### WHAT IS NEEDED
Going line by line through the material below, tally those that contain the word "Talk" and give the count by itself.

### SOURCE INFORMATION

= = = =

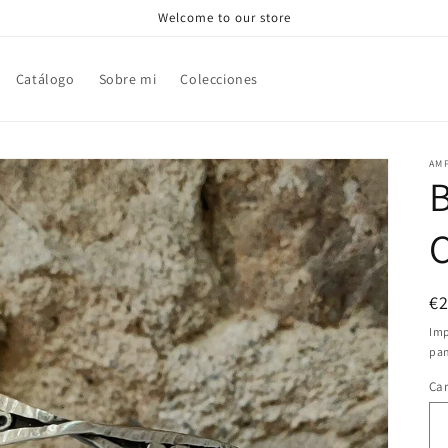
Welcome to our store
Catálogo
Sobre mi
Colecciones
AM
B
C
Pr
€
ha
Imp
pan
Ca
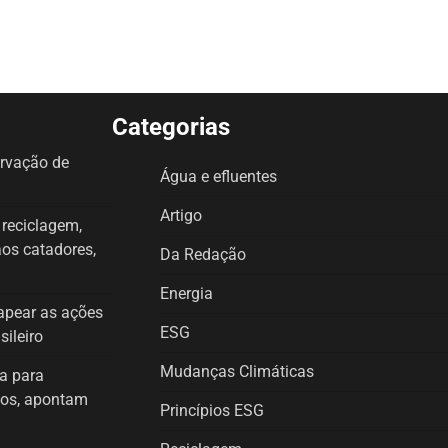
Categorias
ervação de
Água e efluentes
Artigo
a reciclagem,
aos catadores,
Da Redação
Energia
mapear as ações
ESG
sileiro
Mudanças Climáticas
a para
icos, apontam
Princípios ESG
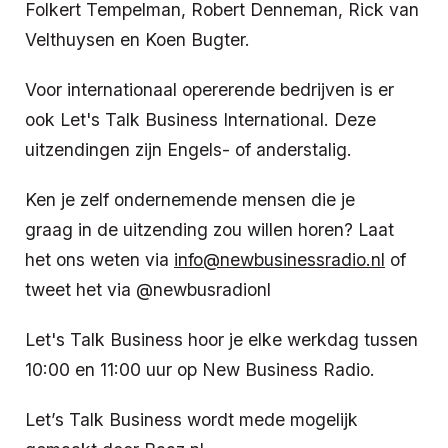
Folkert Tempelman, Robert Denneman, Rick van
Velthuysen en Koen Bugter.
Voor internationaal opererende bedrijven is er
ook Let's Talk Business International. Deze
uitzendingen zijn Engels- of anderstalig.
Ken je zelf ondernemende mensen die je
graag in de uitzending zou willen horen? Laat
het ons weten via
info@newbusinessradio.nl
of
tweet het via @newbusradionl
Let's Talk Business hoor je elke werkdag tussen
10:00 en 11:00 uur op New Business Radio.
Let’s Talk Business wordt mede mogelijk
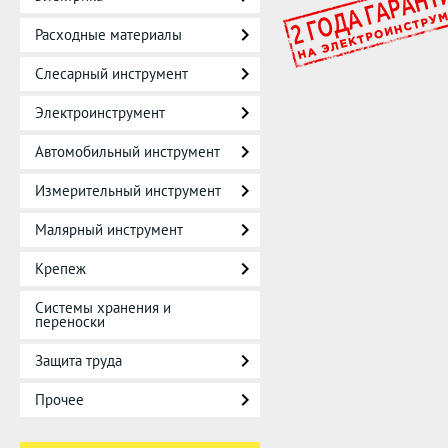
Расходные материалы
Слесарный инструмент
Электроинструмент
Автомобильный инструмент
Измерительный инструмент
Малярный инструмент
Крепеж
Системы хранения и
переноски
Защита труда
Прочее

= = = =

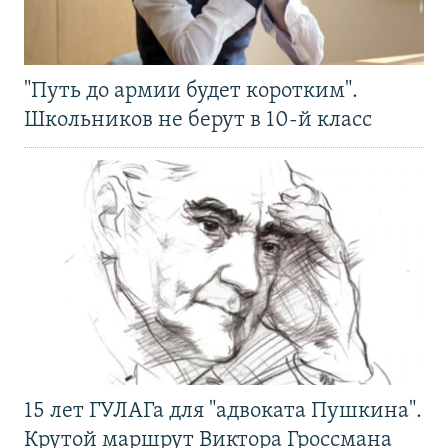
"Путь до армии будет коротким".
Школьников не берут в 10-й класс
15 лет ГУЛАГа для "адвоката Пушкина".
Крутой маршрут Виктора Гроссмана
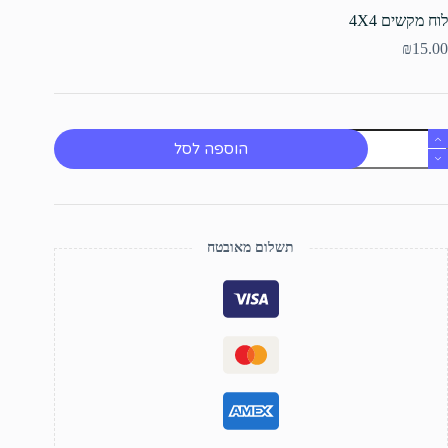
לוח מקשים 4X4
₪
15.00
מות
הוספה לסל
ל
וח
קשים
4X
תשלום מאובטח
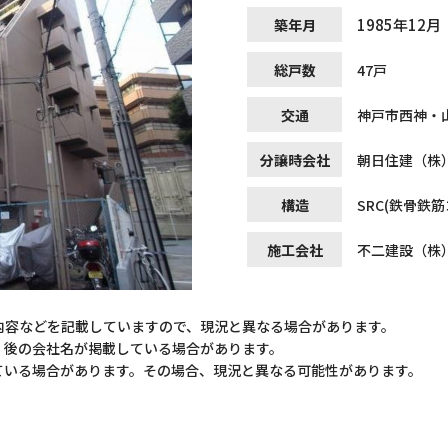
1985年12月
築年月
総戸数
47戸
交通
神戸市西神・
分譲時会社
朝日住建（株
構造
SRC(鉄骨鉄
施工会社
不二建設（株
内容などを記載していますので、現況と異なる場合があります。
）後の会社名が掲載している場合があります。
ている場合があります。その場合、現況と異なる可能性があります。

= = = =

### TASK RESPONSE
3